Being in the Minority ... Makes You Slow

He who hesitates ... must be in the minority.

This new study, at least from what I can tell from only the abstract, does a whole lot of things right.
  1. First, it uses the first rule of crafting an academic title -- come up with something cover, toss in a colon, and finish with what the study is really all about.  In this case, the title was: "Hesitation Blues: Does Minority Opinion Status Lead to Delayed Responses?"  Titular colonicity at its best.
  2. The study is also on a topic I really like, how those in the majority or the minority differ.  There's a long and storied history of this work that ranges from psychology to political science to, yes, even mass communication.
  3. Plus it hits on a favorite theoretical area of mine, spiral of silence, or at least I think it does.  Hard to tell from only the abstract.
  4. And finally, it uses a neat measurement scheme, in this case response latencies (academese for, best I can tell, how long it takes people to respond as either liking or disliking something.
As I write this at home, I cannot access the article, at least not without paying some obscenely high amount of money for a communications study.  I'll try again from the office, but this journal, Communication Research, is not all that user friendly when it comes to digital access.

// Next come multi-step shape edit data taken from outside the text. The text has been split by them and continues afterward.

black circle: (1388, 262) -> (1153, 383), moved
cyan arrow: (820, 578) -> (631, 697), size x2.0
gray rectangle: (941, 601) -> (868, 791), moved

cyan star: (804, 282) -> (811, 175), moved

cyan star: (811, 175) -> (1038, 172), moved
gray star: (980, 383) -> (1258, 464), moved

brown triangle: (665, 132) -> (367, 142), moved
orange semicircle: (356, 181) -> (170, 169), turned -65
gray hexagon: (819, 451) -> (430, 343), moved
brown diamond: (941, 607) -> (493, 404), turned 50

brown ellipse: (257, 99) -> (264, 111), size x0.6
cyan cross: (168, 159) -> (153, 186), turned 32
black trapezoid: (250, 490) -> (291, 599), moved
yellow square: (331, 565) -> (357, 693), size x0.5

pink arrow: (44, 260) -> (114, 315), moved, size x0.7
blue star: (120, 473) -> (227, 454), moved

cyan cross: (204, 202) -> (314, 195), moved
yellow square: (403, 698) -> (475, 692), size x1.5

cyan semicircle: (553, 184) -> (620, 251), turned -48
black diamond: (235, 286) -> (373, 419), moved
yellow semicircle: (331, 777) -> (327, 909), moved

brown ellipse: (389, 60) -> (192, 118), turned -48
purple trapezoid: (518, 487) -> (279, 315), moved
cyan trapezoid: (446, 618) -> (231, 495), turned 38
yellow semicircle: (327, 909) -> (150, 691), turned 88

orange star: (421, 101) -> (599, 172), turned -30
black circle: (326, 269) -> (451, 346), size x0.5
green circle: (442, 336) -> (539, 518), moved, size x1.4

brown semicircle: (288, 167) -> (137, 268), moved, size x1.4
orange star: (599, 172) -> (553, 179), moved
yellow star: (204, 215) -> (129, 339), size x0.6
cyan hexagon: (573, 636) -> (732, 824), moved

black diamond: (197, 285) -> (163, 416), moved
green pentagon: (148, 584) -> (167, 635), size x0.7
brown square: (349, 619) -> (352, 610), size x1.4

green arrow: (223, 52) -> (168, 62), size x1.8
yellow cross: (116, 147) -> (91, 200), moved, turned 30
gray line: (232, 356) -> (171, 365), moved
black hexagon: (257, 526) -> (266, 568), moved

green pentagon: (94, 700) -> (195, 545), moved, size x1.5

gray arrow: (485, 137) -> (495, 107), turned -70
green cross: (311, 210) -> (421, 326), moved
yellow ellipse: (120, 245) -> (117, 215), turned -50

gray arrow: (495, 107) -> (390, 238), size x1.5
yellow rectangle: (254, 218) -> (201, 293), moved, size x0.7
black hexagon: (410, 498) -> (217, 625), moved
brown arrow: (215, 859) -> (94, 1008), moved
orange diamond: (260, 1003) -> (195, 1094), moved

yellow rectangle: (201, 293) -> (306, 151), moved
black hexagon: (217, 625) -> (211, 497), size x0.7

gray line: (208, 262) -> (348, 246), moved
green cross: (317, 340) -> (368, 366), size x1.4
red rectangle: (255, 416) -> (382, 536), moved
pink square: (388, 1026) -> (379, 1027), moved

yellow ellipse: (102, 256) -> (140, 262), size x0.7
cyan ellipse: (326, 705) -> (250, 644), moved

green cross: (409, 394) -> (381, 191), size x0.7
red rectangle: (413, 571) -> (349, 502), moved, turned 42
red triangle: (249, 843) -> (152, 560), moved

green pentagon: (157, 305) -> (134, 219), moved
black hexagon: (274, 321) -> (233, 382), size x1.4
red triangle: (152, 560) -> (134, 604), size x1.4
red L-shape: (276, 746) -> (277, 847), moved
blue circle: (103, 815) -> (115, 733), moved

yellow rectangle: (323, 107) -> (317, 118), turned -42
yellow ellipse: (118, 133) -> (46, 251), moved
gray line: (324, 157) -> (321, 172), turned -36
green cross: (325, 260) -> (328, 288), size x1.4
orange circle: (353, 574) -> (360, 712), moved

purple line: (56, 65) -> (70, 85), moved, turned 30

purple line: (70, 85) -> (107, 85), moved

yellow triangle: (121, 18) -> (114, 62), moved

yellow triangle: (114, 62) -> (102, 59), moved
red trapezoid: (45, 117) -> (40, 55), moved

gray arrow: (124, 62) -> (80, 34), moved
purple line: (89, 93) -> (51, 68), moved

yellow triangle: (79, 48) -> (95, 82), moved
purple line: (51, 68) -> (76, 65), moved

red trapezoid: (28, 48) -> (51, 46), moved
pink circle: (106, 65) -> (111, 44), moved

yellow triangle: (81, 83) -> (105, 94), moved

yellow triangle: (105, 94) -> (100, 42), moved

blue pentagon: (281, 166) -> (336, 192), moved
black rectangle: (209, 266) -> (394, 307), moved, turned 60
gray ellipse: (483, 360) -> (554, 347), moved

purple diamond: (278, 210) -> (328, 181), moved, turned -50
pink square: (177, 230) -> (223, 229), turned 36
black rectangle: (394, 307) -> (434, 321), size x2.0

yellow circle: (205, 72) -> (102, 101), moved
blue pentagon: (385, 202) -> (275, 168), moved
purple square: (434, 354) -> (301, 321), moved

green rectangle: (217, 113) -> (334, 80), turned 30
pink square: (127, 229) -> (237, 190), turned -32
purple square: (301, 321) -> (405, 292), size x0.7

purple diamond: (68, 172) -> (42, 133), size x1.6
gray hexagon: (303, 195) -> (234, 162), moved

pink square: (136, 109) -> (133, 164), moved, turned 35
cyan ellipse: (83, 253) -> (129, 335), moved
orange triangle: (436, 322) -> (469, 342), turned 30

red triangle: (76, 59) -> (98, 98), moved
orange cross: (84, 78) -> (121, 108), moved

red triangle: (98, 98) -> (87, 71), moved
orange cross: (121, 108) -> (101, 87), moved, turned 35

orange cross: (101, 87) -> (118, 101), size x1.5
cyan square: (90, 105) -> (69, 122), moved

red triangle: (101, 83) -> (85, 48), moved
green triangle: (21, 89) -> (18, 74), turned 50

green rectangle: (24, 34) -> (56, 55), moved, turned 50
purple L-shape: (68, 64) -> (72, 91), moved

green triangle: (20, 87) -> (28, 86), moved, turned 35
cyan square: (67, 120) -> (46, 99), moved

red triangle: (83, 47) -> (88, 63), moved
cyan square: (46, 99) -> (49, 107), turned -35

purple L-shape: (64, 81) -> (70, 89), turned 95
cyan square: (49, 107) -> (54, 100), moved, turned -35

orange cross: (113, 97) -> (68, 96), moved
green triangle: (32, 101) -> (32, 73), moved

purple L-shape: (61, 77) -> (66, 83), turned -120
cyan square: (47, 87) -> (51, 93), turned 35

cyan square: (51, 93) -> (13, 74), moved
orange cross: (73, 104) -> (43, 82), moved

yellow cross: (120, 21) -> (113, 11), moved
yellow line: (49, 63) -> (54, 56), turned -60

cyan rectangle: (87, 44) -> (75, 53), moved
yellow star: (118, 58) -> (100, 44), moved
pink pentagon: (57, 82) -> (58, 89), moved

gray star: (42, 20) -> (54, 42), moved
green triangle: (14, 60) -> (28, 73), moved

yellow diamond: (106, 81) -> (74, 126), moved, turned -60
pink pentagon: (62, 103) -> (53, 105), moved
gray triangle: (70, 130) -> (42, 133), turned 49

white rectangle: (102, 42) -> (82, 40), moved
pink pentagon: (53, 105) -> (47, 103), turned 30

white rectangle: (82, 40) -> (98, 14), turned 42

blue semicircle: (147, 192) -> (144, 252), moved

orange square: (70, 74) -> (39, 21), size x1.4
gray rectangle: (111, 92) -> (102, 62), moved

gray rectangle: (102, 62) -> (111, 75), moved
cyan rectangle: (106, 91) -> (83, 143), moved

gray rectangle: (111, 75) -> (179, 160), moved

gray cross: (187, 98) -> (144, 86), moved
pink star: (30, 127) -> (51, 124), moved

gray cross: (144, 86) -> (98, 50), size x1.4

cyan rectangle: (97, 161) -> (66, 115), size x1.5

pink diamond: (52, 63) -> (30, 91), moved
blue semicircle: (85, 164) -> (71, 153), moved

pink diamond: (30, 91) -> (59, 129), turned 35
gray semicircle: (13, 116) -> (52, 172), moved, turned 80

And the study doesn't seem to directly address what people know as much as it addresses how they respond to a stimuli based on their majority or minority status. 

Perhaps knowledge pops up as one of the "individual differences" found to moderate the effect.  In all, this appears to verify how being in the minority on an issue, long believed to influence people to not speak out as often, may have at its root a caution about speaking out that is measurable by very subtle methods.  Neat.